Fig. 4: 3D reconstruction of down-ramp-injected e bunch.
figure 4

a, Input longitudinal profile of the e bunch derived from its electron spectrum (blue), and its average profile reconstructed from the COTR data (orange). b, Average of 47 reconstructions from one cluster of solutions for the 3D electron density of the e bunch, with average two-dimensional projections plotted on the bounding planes. The beam is much wider than it is long, so the z axis is scaled by a factor of 10. c, The top row shows the measured COTR at eight wavelengths. The bottom row shows the forward-calculated COTR from the cluster-averaged structure in b. The colour scale is different at each λ, but the same for the measured and reconstructed COTR at each λ. d, Average NSS at each λ for 120 reconstructions that included 100% (blue), 90% (orange), 80% (green), 70% (red) and 60% (purple) of the measured total charge. e, The grey area shows the superposed NSS values for 120 individual reconstructions, using 100% of the measured charge. The inset shows a PCA plot, revealing three colour-coded clusters of reconstructions (axes: the first two principal components of the distribution of reconstructions). The coloured plots in the main panel, NSS for structures averaged over each correspondingly colour-coded cluster. Reconstruction in b belongs to the red cluster.

We then used a differential evolution algorithm42 to iteratively reconstruct the 3D profiles. Briefly, at each step n, we forward calculated the multispectral COTR image sets from candidate electron distributions ρn(x, y, z), evaluated residuals, then updated ρn to ρn+1, guided by a cost function that favoured evolution towards the estimated longitudinal profile, the measured total charge qm and an improved match to the COTR data. The algorithm, however, made no assumptions about the symmetry or longitudinal–transverse separability of candidate ρn. Each reconstruction ‘j’ converged towards a solution ρj that minimized the cost function. We then repeated the reconstructions dozens of times with randomly initialized ρn=1. We evaluated the set {ρj} of converged solutions for each shot for determining the quality of fit to the COTR data and for uniqueness, that is, clustering around a single centroid solution, or a small group of geometrically related solutions. Methods provides further details, and Supplementary Fig. 2 shows the reconstruction algorithm.

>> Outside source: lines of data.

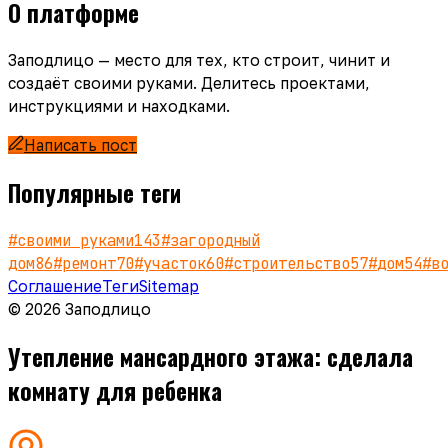
О платформе
Заподлицо — место для тех, кто строит, чинит и
создаёт своими руками. Делитесь проектами,
инструкциями и находками.
Написать пост
Популярные теги
#
своими руками
143
#
загородный
дом
86
#
ремонт
70
#
участок
60
#
строительство
57
#
дом
54
#
в
Соглашение
Теги
Sitemap
© 2026 Заподлицо
Утепление мансардного этажа: сделала
комнату для ребенка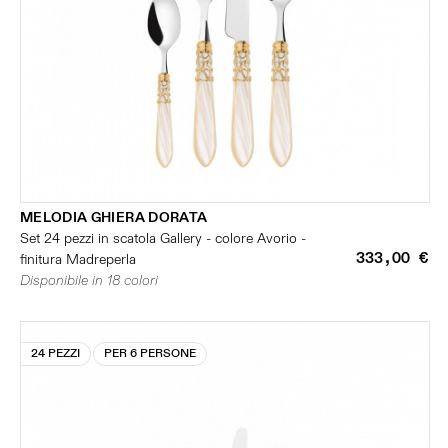
MELODIA GHIERA DORATA
Set 24 pezzi in scatola Gallery - colore Avorio -
333,00 €
finitura Madreperla
Disponibile in 18 colori
24 PEZZI
PER 6 PERSONE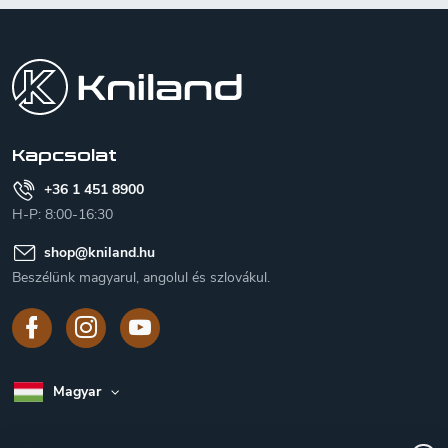
L
á
b
l
é
c
Kapcsolat
+36 1 451 8900
H-P: 8:00-16:30
shop
@
kniland.hu
Beszélünk magyarul, angolul és szlovákul.
Magyar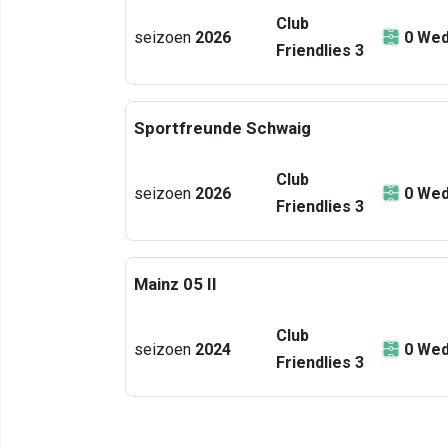
Club
seizoen
2026
0
Wed
Friendlies 3
Sportfreunde Schwaig
Club
seizoen
2026
0
Wed
Friendlies 3
Mainz 05 II
Club
seizoen
2024
0
Wed
Friendlies 3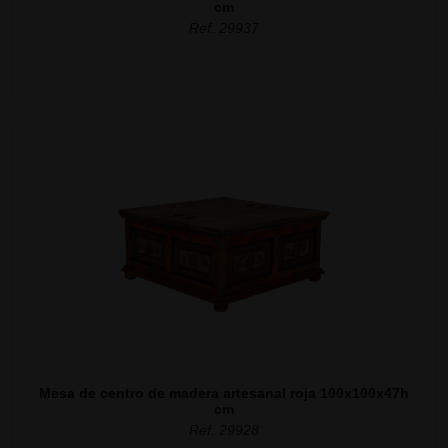
cm
Ref. 29937
Mesa de centro de madera artesanal roja 100x100x47h
cm
Ref. 29928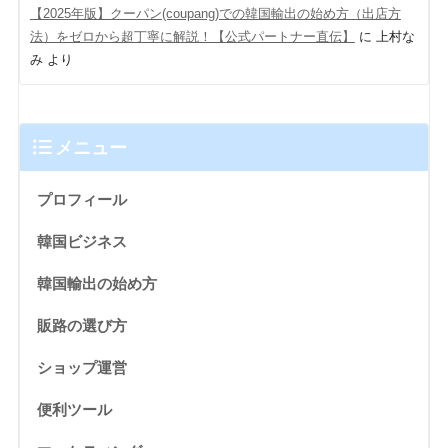
【2025年版】クーパン(coupang)での韓国輸出の始め方（出店方
法）をゼロから超丁寧に解説！【公式パートナー直伝】
に
上村な
み
より
メニュー
プロフィール
韓国ビジネス
韓国輸出の始め方
販路の選び方
ショップ運営
便利ツール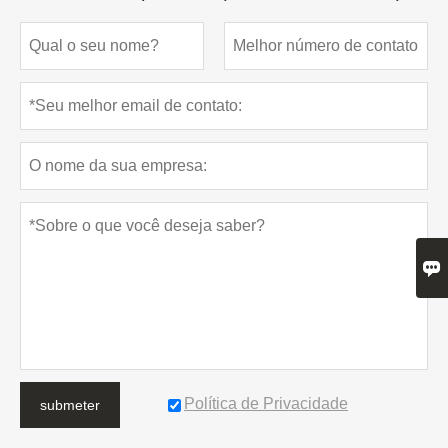

Política de Privacidade
submeter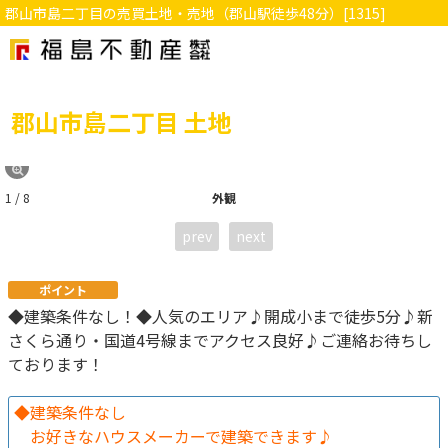
郡山市島二丁目の売買土地・売地（郡山駅徒歩48分）[1315]
郡山市島二丁目 土地
1 / 8
外観
prev
next
ポイント
◆建築条件なし！◆人気のエリア♪開成小まで徒歩5分♪新
さくら通り・国道4号線までアクセス良好♪ご連絡お待ちし
ております！
◆建築条件なし
お好きなハウスメーカーで建築できます♪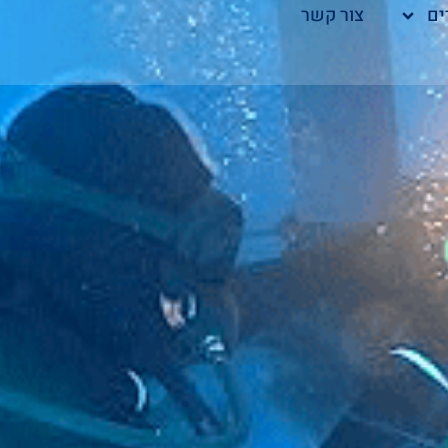
ים
צור קשר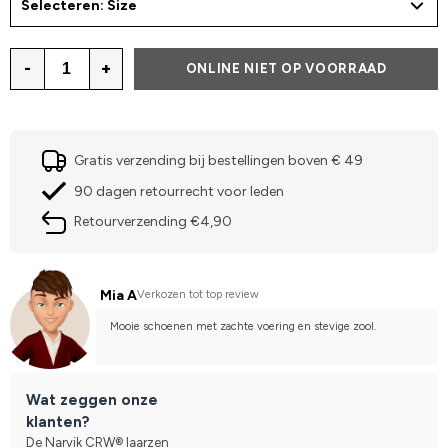
Selecteren: Size
-
+
ONLINE NIET OP VOORRAAD
Gratis verzending bij bestellingen boven € 49
90 dagen retourrecht voor leden
Retourverzending €4,90
Mia A
Verkozen tot top review
Mooie schoenen met zachte voering en stevige zool.
Wat zeggen onze
klanten?
De Narvik CRW® laarzen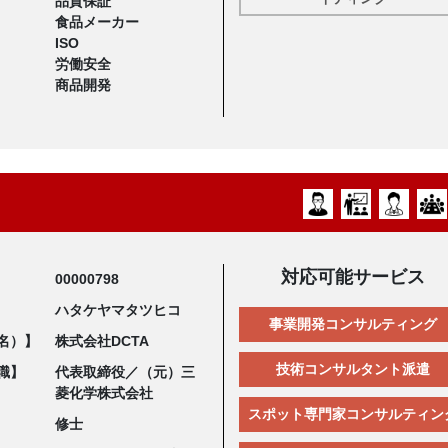
品質保証
食品メーカー
ISO
労働安全
商品開発
対応可能サービス
00000798
ハタケヤマタツヒコ
事業開発コンサルティング
名）】
株式会社DCTA
技術コンサルタント派遣
職】
代表取締役／（元）三
菱化学株式会社
スポット専門家コンサルティン
修士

Figure 4b shows an average of several dozen 3D reconstructions (green) based on the down-ramp-injected COTR data in Fig. 1. The two z-separated sub-bunches described above survive. However, in the course of optimizing its fit to the COTR data, the algorithm modified their transverse and longitudinal shapes from the initial estimate (Fig. 4a, orange curve). This distribution is neither symmetric nor separable. Figure 4c directly compares the measured (top) and reconstructed (bottom) COTR images, illustrating the high level of detail that the reconstruction captured across eight detected λ. Normalized sum-of-squares (NSS) errors (Methods), plotted versus λ in Fig. 4e, were similar in magnitude for individual reconstructions (grey) as for the average of each of the three near-equally populated clusters of reconstructions that principal-component analysis (PCA) identified, as displayed in the inset (Methods provides the details of PCA). The NSS equivalence of individual and cluster-averaged structures is a strong indicator of intracluster uniqueness, since all the cluster members must share common structural attributes to survive averaging. Moreover, the three clusters prove to be close geometric relatives of each other, rather than independent solutions of the inverse problem (Supplementary Fig. 4). Thus, apart from this unavoidable geometric ambiguity, all of the 120 reconstructions clustered tightly around three otherwise equivalent solutions. Supplementary Figs. 3 and 5 show examples of the analyses of other shots.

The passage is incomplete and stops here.